Let us consider from now on a very simple example in which the fact is the sale of products in a great store-chain, and measures are the number of clients, product_price, quantity_sold and total_price (total_price is a derived measure obtained by the fomula total_price= product_price* quantity_sold). Furthermore, the dimensions considered to analyze data are product, store and date. Let us add that the measure number of clients (estimated by counting the number of purchase-receipts for a given product) is not additive along the dimension product as this could lead to semantic errors

On the other hand, and according to S. Chaudhuri and U. Dayal (1997) in [17], the set of operations generally applied to the MD view of data are as follows: roll-up (increasing the level of aggregation) and drill-down (decreasing the level of aggregation) along one or more dimension hierarchies, slice-dice (selection and projection) and pivoting (re-orienting the MD view of data).

3. THE GOLD MODEL

In this section we summarize the basic concepts of the GOLD model ([5], [6], [7] and [8]) to help the reader understand the concepts and definitions handled in the following section. In the GOLD model, fact classes (FC) are specified as composite classes in an aggregation relation where dimension classes (DC) are the components. Cube classes (CC), to which OLAP operations are applied to allow us to accomplish a subsequent data analysis, are then defined from these DC and FC, based on user requirements.
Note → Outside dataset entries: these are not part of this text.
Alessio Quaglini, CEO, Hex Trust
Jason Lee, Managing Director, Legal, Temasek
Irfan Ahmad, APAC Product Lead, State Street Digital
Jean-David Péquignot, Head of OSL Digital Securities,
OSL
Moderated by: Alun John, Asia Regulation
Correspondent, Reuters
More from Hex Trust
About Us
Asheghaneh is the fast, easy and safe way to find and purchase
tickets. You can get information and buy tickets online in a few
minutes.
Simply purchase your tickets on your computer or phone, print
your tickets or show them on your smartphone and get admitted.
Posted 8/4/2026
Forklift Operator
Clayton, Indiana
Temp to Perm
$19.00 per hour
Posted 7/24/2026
Unlike other models presented so far, the GOLD model considers derived measures and derived dimension attributes by defining complex predicates using both arithmetic operations and relational grouping functions. With respect to the additivity of fact attributes (only considered in [10]) the GOLD model provides Aggregation Patterns (AP) to represented it. Thus, fact attributes can be additive if the SUM operator can be applied along all dimensions, semi-additive if it is not additive along one or more dimensions, and non-additive if it is additive along no dimension.

Finally, relationships between dimension attributes are considered by a directed acyclic and weakly connected graph in which each edge represents a -to-one relationship between attributes. In Figure 1 it can be observed the directed acyclic graphs of the dimensions defined in the example of section 2. We can therefore distinguish between Attribute Roll-up Relation Paths (ARRP), and Attribute Classification Paths (ACP), depending on whether there is a classification hierarchy defined on attributes along the path or not.
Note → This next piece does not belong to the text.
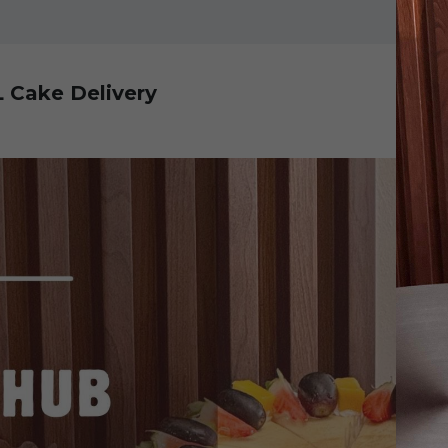
L Cake Delivery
For another thing, users can query the database basic schema by cube classes. These cube classes will encapsulate not only data but also operations allowed on objects in the given class. Thus, OLAP operations (roll-up, drill-down, slice-dice and pivoting; and the extended combine and divide [8]) are considered as public methods of cube classes.

 

Figure 1. Directed acyclic graphs of dimensions

 

4. THE GOLD DEFINITION LANGUAGE (GDL)

In the GDL, the specification of a class is a description of the structure and behavior of the objects belonging to that class. Each specification of a class begins with the word class and consists of a number of sections or paragraphs, according to the formal specification of the GOLD model. The GDL is based on the OASIS ([13], [12]) formal specification language, an OO formal specification language for open information systems developed by the Research Group of Logic Programming and Software Engineering in the Technical University of Valencia. Based on the OASIS class template, we define new sections to represent the GOLD model, and therefore, to enable us to represent all the peculiarities of multidimensional modeling in a natural way. In this sense, GOLD class templates may be seen as multidimensional extensions to OASIS class templates, and therefore, GDL may also be considered as an extension of OASIS. Therefore, before the GDL introduction, we will briefly introduce the OASIS formal specification language.
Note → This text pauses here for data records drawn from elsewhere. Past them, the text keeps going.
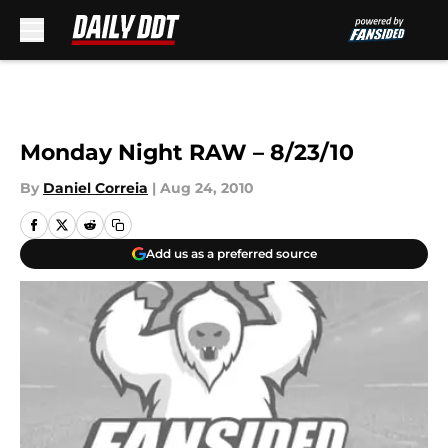
Skip to main content
Monday Night RAW – 8/23/10
By
Daniel Correia
|
Aug 24, 2010
Add us as a preferred source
4.1. Introduction To The OASIS Formal Specification Language

An OASIS object can be viewed as a cell with a state and a set of services. The set of services is the object's interface among objects, which allows other objects to access the state. Object evolution is characterized in terms of changes of states. Events that represent atomic changes of state can be grouped into transactions. In this sense, an object can be defined as an observable object in terms of its changes of state. For this purpose, a class definition is enriched with the specification of the process attached to the class in terms of events and transactions.

On the other hand, objects are grouped into classes, which represent a collection of objects sharing the same template. The template must allow for the declaration of an identification mechanism, the signature of the class including attributes and methods, and finally, a set of formulae of different kinds to cover the rest of class properties, such as dynamic constraints, triggers and preconditions. The sections that will be used in the GDL are as follows:

Finally, OASIS deals with complexity by introducing aggregation and inheritance operators. A more detailed description of the OASIS formal language can be found in [13], and the complete description of its semantics and formal foundations, in [12].

4.2. Representing The GOLD Model In The GOLD Definition Language (GDL)

Having presented the foundations of the OASIS model as the starting point of the GDL, in Table 1 we map the structures and concepts defined in the GOLD model into the sections of the GDL class templates.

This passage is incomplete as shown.